Peel the skin of the mangoes and poke the flesh with a fork at several places. Cut in half, remove the seeds and then make small cubes. Soak the pieces in the water for 3-4 hours.
At the end of this time drain the water completely and spread them on a plate to dry for 10 minutes.
Divide the sugar in 3 equal portions. Take one part of sugar and 21/2 cups water in a big heavy bottomed pan. Simmer on medium till the sugar dissolves. Keep on cooking this syrup and stirring it till it reaches one string consistency. Add the mango pieces in it and cook it for 5-6 minutes (depending on the size of the cubes pieces, for the small pieces I made I cooked it for 5 minutes.)
Switch off the flame and keep it (covered) overnight.
After 24 hours, add one part sugar to the cooked mangoes and again cook it for 5 minutes.
Finally on the third day (after another 24 hours) add the remaining sugar and start cooking it on low flame. Lot of impurities will come on the surface. Take it out with a splotted spaula. Add the raisins. Continue cooking on low flame. The syrup should reach the consistency of honey and quantity should be enough to soak all the mango pieces in it. At the end of this process the mangoes would be tender and will soak the sweetness from the sugar. There would be a luscious sheen on the skin of the mangoes.
Roughly grind the cardamom pieces and mix it in the syrup. Let it cool completely, then pour out in sterilized jars.
It stays good for almost a year. no need to refrigerate.
Alternatively you can also cook it on the same day.

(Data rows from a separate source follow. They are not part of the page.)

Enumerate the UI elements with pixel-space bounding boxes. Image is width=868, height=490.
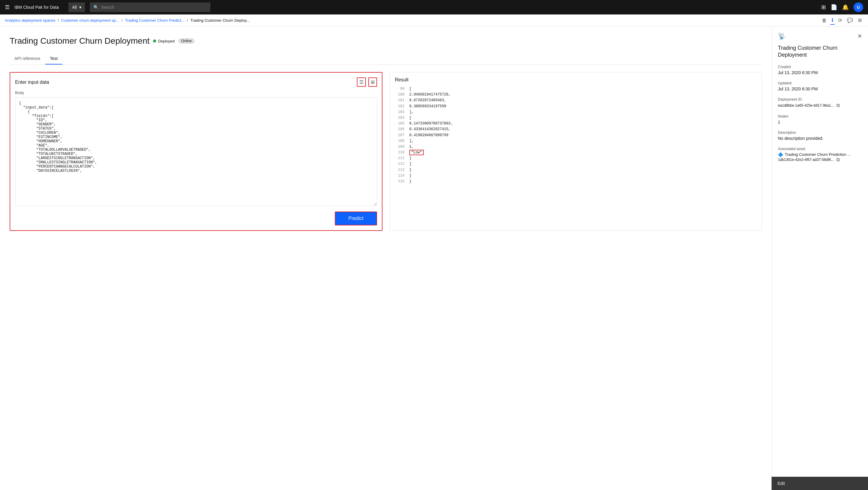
highlighted-value: "Low" (409, 150, 424, 155)
line-number: 104 (395, 115, 404, 121)
breadcrumb-link-2[interactable]: Customer churn deployment sp... (61, 18, 119, 23)
result-line: 113} (395, 167, 757, 173)
sidebar-header: 📡 ✕ (778, 33, 862, 40)
updated-value: Jul 13, 2020 6:30 PM (778, 87, 862, 91)
edit-bar[interactable]: Edit (772, 477, 868, 490)
asset-row: 🔷 Trading Customer Churn Prediction ... (778, 152, 862, 157)
result-line: 102 8.380569334197599 (395, 104, 757, 110)
predict-button[interactable]: Predict (335, 212, 377, 225)
page-title: Trading Customer Churn Deployment (10, 36, 150, 46)
asset-id-copy-btn[interactable]: ⧉ (836, 157, 840, 162)
nodes-label: Nodes (778, 114, 862, 118)
sidebar-updated-section: Updated Jul 13, 2020 6:30 PM (778, 81, 862, 91)
breadcrumb-actions: 🗑 ℹ ⟳ 💬 ⚙ (821, 16, 863, 25)
nodes-value: 1 (778, 120, 862, 124)
result-line: 105 0.14733009708737863, (395, 121, 757, 127)
sidebar-close-btn[interactable]: ✕ (858, 33, 862, 39)
created-value: Jul 13, 2020 6:30 PM (778, 70, 862, 75)
predict-btn-row: Predict (15, 212, 377, 225)
result-line: 111 ] (395, 155, 757, 161)
result-line: 115} (395, 179, 757, 184)
result-line: 99[ (395, 86, 757, 92)
all-selector-label: All (72, 5, 77, 10)
line-number: 112 (395, 161, 404, 167)
code-input[interactable]: { "input_data":[ { "fields":[ "ID", "GEN… (15, 97, 377, 206)
line-content: 0.14733009708737863, (409, 121, 453, 127)
line-number: 103 (395, 110, 404, 115)
line-number: 101 (395, 98, 404, 103)
line-number: 110 (395, 150, 404, 155)
asset-icon: 🔷 (778, 152, 783, 157)
sidebar-nodes-section: Nodes 1 (778, 114, 862, 124)
page-title-row: Trading Customer Churn Deployment Deploy… (10, 36, 762, 46)
list-view-btn[interactable]: ☰ (357, 78, 366, 87)
result-title: Result (395, 77, 757, 83)
edit-label: Edit (778, 481, 785, 486)
input-panel-title: Enter input data (15, 80, 49, 85)
result-line: 106 0.4336414362027415, (395, 127, 757, 132)
result-code: 99[100 2.9466019417475726,101 8.67282872… (395, 86, 757, 225)
line-content: ] (409, 173, 411, 179)
sidebar-created-section: Created Jul 13, 2020 6:30 PM (778, 65, 862, 75)
deployment-id-label: Deployment ID (778, 97, 862, 101)
history-button[interactable]: ⟳ (837, 16, 843, 25)
right-sidebar: 📡 ✕ Trading Customer Churn Deployment Cr… (772, 27, 868, 490)
grid-view-btn[interactable]: ⊞ (368, 78, 377, 87)
line-number: 100 (395, 92, 404, 98)
search-icon: 🔍 (93, 5, 98, 10)
deployment-id-value: ea1d8bbe-1a65-425e-b917-9ba1... (778, 103, 834, 108)
comment-button[interactable]: 💬 (846, 16, 854, 25)
all-selector[interactable]: All ▾ (68, 2, 85, 12)
menu-icon[interactable]: ☰ (5, 4, 10, 10)
share-button[interactable]: ⚙ (857, 16, 863, 25)
sidebar-deployment-id-section: Deployment ID ea1d8bbe-1a65-425e-b917-9b… (778, 97, 862, 108)
sidebar-description-section: Description No description provided. (778, 130, 862, 141)
tabs: API reference Test (10, 53, 762, 65)
content-area: Trading Customer Churn Deployment Deploy… (0, 27, 772, 490)
breadcrumb-link-1[interactable]: Analytics deployment spaces (5, 18, 56, 23)
tab-test[interactable]: Test (45, 53, 63, 64)
document-icon[interactable]: 📄 (831, 4, 837, 10)
input-panel: Enter input data ☰ ⊞ Body { "input_data"… (10, 72, 382, 231)
line-content: 8.67282872405483, (409, 98, 446, 103)
deployment-id-copy-btn[interactable]: ⧉ (836, 103, 840, 108)
line-content: ] (409, 161, 411, 167)
input-panel-header: Enter input data ☰ ⊞ (15, 78, 377, 87)
deployment-id-row: ea1d8bbe-1a65-425e-b917-9ba1... ⧉ (778, 103, 862, 108)
description-label: Description (778, 130, 862, 135)
breadcrumb-link-3[interactable]: Trading Customer Churn Predict... (125, 18, 184, 23)
result-line: 100 2.9466019417475726, (395, 92, 757, 98)
breadcrumb-bar: Analytics deployment spaces / Customer c… (0, 14, 868, 27)
line-content: 1, (409, 144, 413, 150)
updated-label: Updated (778, 81, 862, 85)
line-content: 8.380569334197599 (409, 104, 446, 110)
delete-button[interactable]: 🗑 (821, 16, 828, 25)
two-col: Enter input data ☰ ⊞ Body { "input_data"… (10, 72, 762, 231)
line-number: 107 (395, 132, 404, 138)
line-content: ], (409, 110, 413, 115)
notification-icon[interactable]: 🔔 (842, 4, 849, 10)
result-line: 108], (395, 138, 757, 144)
line-number: 102 (395, 104, 404, 110)
line-content: [ (409, 86, 411, 92)
apps-icon[interactable]: ⊞ (821, 4, 826, 10)
line-content: 0.4336414362027415, (409, 127, 451, 132)
result-line: 101 8.67282872405483, (395, 98, 757, 103)
line-number: 106 (395, 127, 404, 132)
avatar[interactable]: U (854, 2, 863, 12)
line-content: "Low" (409, 150, 424, 155)
tab-api-reference[interactable]: API reference (10, 53, 45, 64)
line-number: 114 (395, 173, 404, 179)
search-input[interactable] (101, 5, 207, 10)
line-number: 115 (395, 179, 404, 184)
info-button[interactable]: ℹ (830, 16, 835, 25)
line-content: 0.4190284667098799 (409, 132, 448, 138)
created-label: Created (778, 65, 862, 69)
line-content: ], (409, 138, 413, 144)
search-container: 🔍 (90, 2, 210, 12)
line-content: } (409, 179, 411, 184)
online-pill: Online (178, 38, 195, 44)
body-label: Body (15, 90, 377, 95)
line-number: 113 (395, 167, 404, 173)
result-line: 103], (395, 110, 757, 115)
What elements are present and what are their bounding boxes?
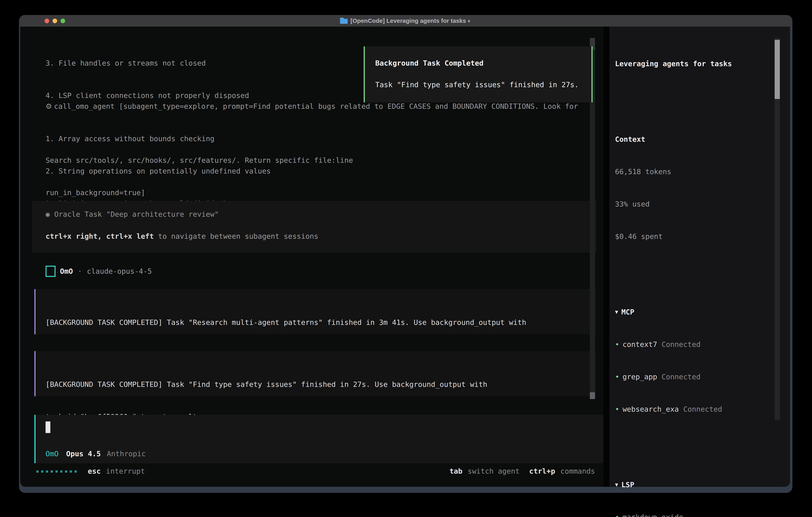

To do this prepare the sugar syrup with all the sugars and put in the mango pieces. Keep on cooking this on medium heat, stirring occasionally. This will take as long as 2 and half hour to 3 hours. At the end add the raisins and cardamom powder. Cool and preserve in jars.
This process needs a lot of patience and attention for a long long time, and also the Gas bill will soar up. For these I prefer the first option and also the mango pieces soak the syrup better during the resting time in between.
You can flavour it in anyway you want. I have seen my dida flavouring it with fennel seeds, to which she used to pour in a tbsp of warm ghee at the end.
Cinnamon could be a great flavour for this preserve as well.
You can make quick chutney with this preserve. Just thin the syrup with little water. Heat a spoonful of oil, temper it with panchforon and dry red chillies. Add the preserve, a pinch of salt, chilli flakes and a dash of lemon juice. Delicious chutney ready in almost no time.Following the same procedure you can also make pineapple Morobba (recipe coming soon) and amloki’r Morobba or preserved Indian gooseberries.